I always slipped into kind of a trance in the backseat of Dad’s smooth Buick back then, especially when the air-conditioning was cranked up on a sweltering day. The thought of Don Strange’s death, the image of that gleaming casket sinking slowly into the ground, pushed me further into a kind of melancholy fog. I was staring out my window when we turned down our driveway, looking down the barely visible path Tom and I ran on the night of the explosion. Dad pulled up to the house and kept the car running for just a moment longer than normal, a change in rhythm that dragged me out of my trance. When I looked up, Dad was staring straight ahead, his hands clenching the steering wheel. Mom was crying softly for the first time that day, her hands up to her mouth.

YOUR NEXT
had been painted in large brown letters on our garage door.

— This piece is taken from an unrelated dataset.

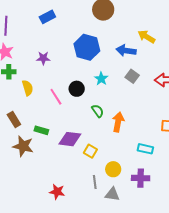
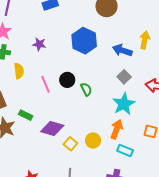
yellow arrow: (146, 37) -> (145, 40), turned 60
cyan star: (101, 79) -> (124, 104), moved, size x1.6
green semicircle: (98, 111) -> (86, 89), moved
orange arrow: (118, 122) -> (117, 129), moved
yellow circle: (113, 169) -> (93, 140), moved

Sheriff Kohl came up immediately. Once he arrived, he sat in the driveway for just a few seconds in the brown Crown Vic, writing studiously in a small notepad. He reviewed his notes with a furrowed brow, then exited the car as we watched.

He was tall and slim in a way that for some reason reminded me of cowboys. The gun on his belt suited him: a .357 Colt Python with a royal blue barrel and a grip of dark, polished walnut, a serious gun for a serious man. His uniform was immaculate, all the way down to where the cuffs of his perfectly creased pants broke against the tops of his shiny brown shoes. Sheriff Kohl had a way of always looking equally concerned, whether he was arresting a drunk driver, handing out Halloween candy at city hall, or singing “I Saw the Light” from the main stage of the Strawberry Festival. Sheriff Kohl looked good, and he looked like a lawman, both of which helped him win reelection, term after term.